(Dataset entries)
- - -

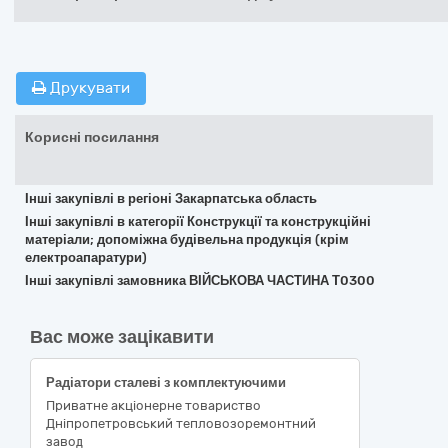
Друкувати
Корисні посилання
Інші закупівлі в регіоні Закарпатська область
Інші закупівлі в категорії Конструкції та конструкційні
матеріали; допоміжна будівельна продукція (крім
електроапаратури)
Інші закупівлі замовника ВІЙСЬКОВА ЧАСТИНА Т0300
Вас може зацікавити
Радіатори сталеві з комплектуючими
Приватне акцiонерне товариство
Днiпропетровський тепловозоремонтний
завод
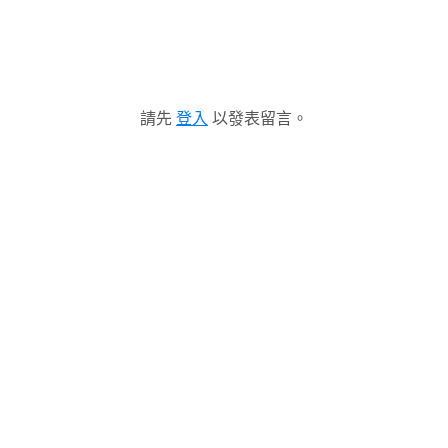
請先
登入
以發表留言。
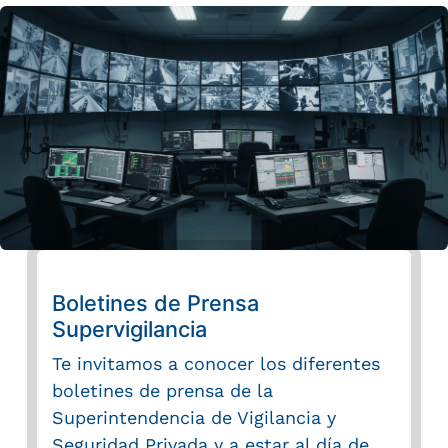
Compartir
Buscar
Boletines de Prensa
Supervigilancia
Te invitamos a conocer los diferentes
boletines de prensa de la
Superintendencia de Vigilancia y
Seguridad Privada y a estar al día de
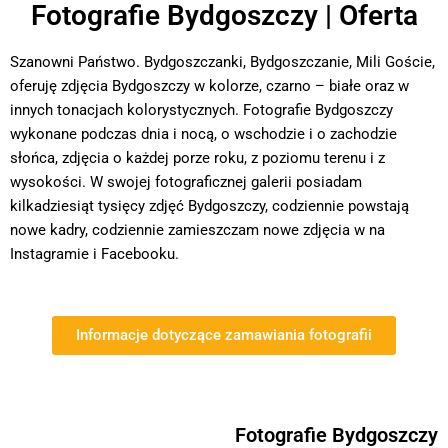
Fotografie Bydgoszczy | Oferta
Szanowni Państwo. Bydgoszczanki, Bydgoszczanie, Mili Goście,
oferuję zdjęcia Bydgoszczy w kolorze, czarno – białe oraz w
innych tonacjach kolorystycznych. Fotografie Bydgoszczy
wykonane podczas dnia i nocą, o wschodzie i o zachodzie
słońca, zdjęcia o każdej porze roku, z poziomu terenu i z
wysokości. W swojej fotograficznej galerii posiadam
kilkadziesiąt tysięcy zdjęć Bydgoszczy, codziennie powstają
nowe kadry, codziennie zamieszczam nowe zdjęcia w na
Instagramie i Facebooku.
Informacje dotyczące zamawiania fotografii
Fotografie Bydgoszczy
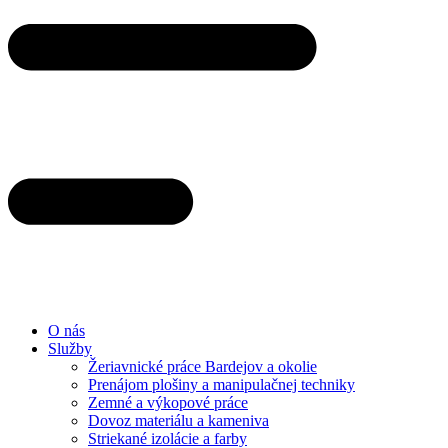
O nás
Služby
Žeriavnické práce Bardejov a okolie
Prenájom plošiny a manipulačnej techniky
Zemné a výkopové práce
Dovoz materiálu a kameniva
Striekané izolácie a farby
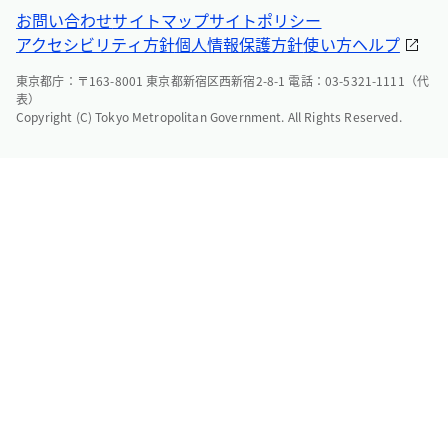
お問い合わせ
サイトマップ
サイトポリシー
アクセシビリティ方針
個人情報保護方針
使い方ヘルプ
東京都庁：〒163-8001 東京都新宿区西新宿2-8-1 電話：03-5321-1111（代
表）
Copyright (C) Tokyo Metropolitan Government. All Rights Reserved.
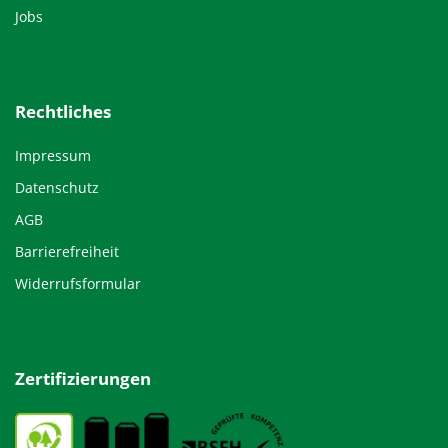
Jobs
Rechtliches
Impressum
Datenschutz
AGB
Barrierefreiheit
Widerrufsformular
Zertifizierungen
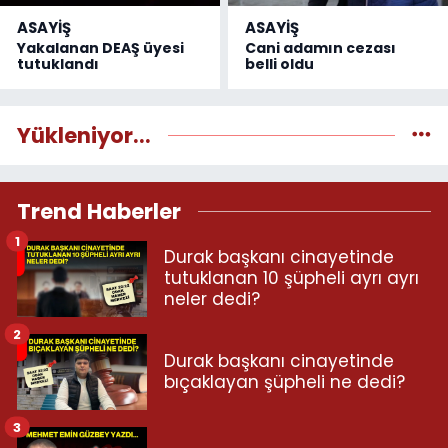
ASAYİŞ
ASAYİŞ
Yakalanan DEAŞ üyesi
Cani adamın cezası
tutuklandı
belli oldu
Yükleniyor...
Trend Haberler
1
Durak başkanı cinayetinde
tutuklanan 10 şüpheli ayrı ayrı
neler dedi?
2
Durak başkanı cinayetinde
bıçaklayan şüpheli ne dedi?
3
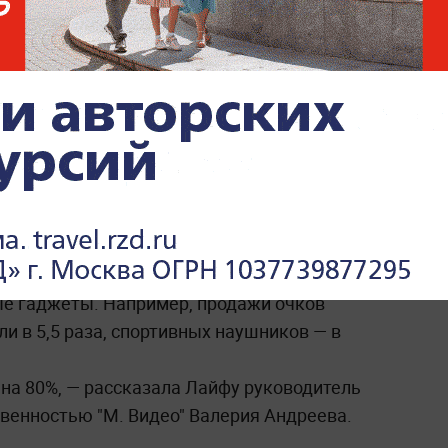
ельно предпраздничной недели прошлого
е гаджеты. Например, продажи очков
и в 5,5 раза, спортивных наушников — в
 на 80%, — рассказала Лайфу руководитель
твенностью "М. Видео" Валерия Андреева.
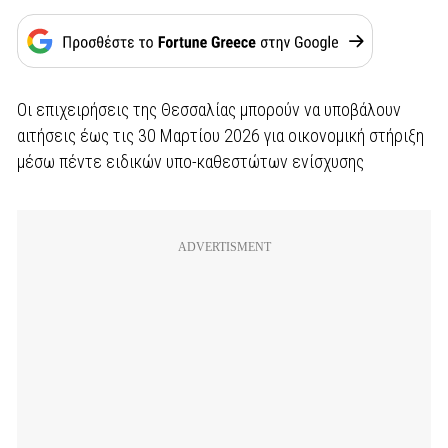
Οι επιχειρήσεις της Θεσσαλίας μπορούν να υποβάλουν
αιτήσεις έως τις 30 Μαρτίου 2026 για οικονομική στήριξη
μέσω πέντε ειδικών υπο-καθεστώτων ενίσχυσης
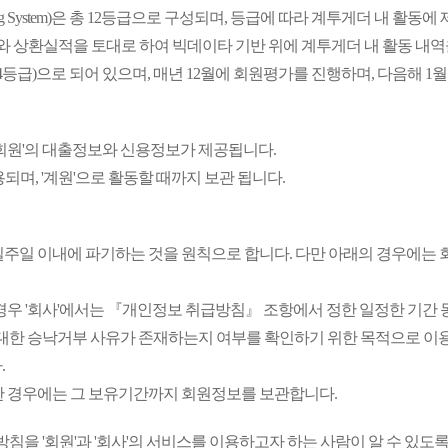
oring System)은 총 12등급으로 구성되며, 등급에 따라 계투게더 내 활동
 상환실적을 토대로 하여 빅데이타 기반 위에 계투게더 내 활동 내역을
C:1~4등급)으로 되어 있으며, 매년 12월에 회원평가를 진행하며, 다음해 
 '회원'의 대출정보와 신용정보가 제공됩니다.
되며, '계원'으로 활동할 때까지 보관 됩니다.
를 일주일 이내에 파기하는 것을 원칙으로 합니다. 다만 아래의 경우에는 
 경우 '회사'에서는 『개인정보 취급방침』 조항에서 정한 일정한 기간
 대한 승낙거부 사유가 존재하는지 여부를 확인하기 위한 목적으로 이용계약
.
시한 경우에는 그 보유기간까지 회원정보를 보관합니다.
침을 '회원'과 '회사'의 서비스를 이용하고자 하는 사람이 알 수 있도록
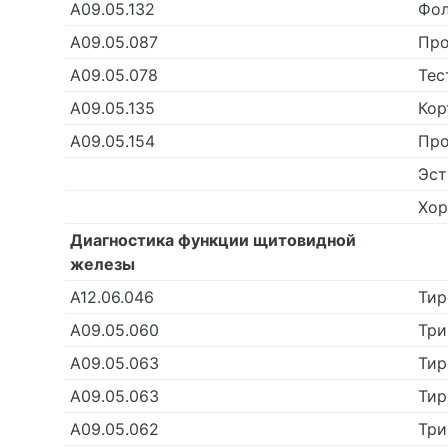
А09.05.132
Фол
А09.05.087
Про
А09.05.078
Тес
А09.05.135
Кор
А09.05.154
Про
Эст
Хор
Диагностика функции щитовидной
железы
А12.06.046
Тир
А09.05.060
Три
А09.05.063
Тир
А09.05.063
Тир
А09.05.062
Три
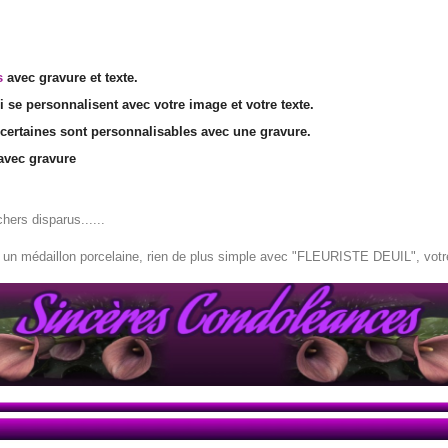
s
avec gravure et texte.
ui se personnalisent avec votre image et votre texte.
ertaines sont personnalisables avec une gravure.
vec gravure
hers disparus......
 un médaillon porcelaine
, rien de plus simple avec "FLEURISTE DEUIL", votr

- - -

*ASSIGNMENT*
From the opening line of the entries, copy each line exactly until the line with "Інші закупівлі замовника", which is copied as well; leave out pictures.

*RESPONSE AREA*
Друкувати
Корисні посилання
Інші закупівлі в регіоні Закарпатська область
Інші закупівлі в категорії Конструкції та конструкційні
матеріали; допоміжна будівельна продукція (крім
електроапаратури)
Інші закупівлі замовника ВІЙСЬКОВА ЧАСТИНА Т0300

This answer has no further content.